## TASK REQUIREMENTS
Nothing but the lines below from the one with "7 de agosto de 2026" through the one with "e und Website" should be output, each exactly as given, and no pictures.
Start of SOURCE RECORDS
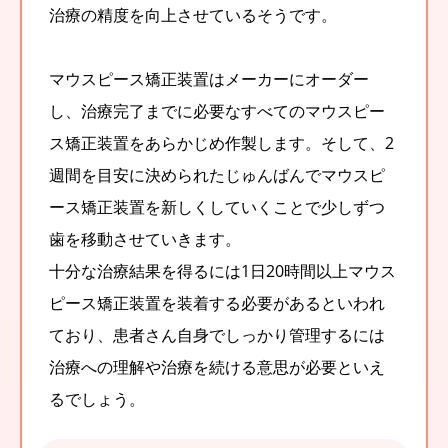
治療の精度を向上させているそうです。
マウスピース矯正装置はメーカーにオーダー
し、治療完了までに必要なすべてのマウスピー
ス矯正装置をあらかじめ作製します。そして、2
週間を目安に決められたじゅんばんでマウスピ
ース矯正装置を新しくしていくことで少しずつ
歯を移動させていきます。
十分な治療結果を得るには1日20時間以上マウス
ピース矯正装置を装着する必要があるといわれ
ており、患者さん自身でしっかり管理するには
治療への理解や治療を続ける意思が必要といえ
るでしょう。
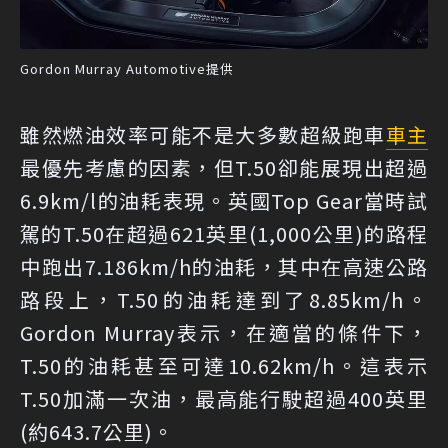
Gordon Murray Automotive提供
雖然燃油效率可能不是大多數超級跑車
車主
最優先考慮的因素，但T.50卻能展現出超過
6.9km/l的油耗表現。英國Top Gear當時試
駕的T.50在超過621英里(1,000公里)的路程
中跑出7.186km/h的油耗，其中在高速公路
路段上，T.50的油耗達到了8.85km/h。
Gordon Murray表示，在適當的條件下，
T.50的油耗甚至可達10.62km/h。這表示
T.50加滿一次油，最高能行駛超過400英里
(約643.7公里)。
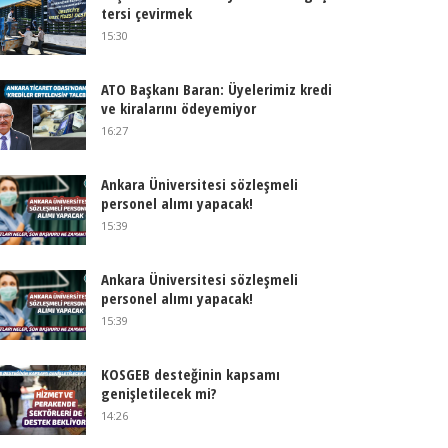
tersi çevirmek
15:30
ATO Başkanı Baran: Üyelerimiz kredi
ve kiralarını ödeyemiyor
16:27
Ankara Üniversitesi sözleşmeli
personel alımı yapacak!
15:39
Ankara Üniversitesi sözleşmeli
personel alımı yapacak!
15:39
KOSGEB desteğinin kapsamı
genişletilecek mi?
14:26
End of SOURCE RECORDS
Start of SOURCE RECORDS
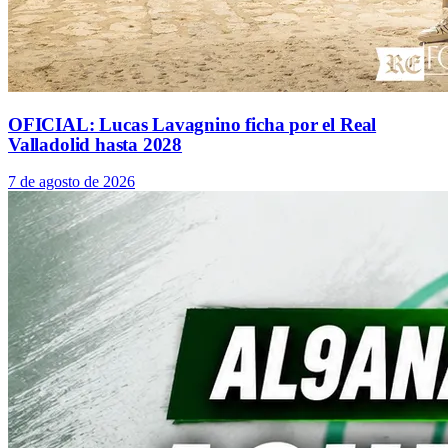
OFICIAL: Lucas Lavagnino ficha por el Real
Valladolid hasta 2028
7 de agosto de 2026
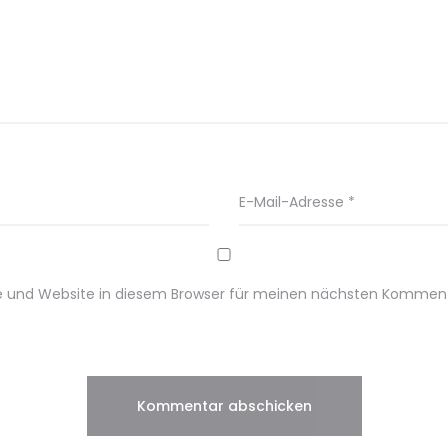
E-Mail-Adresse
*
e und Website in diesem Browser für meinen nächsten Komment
End of SOURCE RECORDS
Start of SOURCE RECORDS
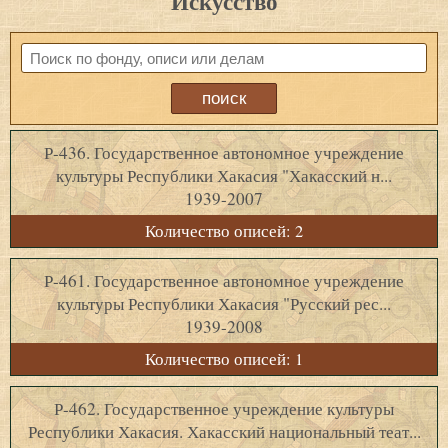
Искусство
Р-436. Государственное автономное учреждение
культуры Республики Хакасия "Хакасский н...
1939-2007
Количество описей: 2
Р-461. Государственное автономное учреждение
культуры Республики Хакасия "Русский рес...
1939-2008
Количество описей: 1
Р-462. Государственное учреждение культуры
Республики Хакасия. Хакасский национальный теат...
End of SOURCE RECORDS
## ANSWER FOR THE TASK
7 de agosto de 2026
E-Mail-Adresse
*
e und Website in diesem Browser für meinen nächsten Komment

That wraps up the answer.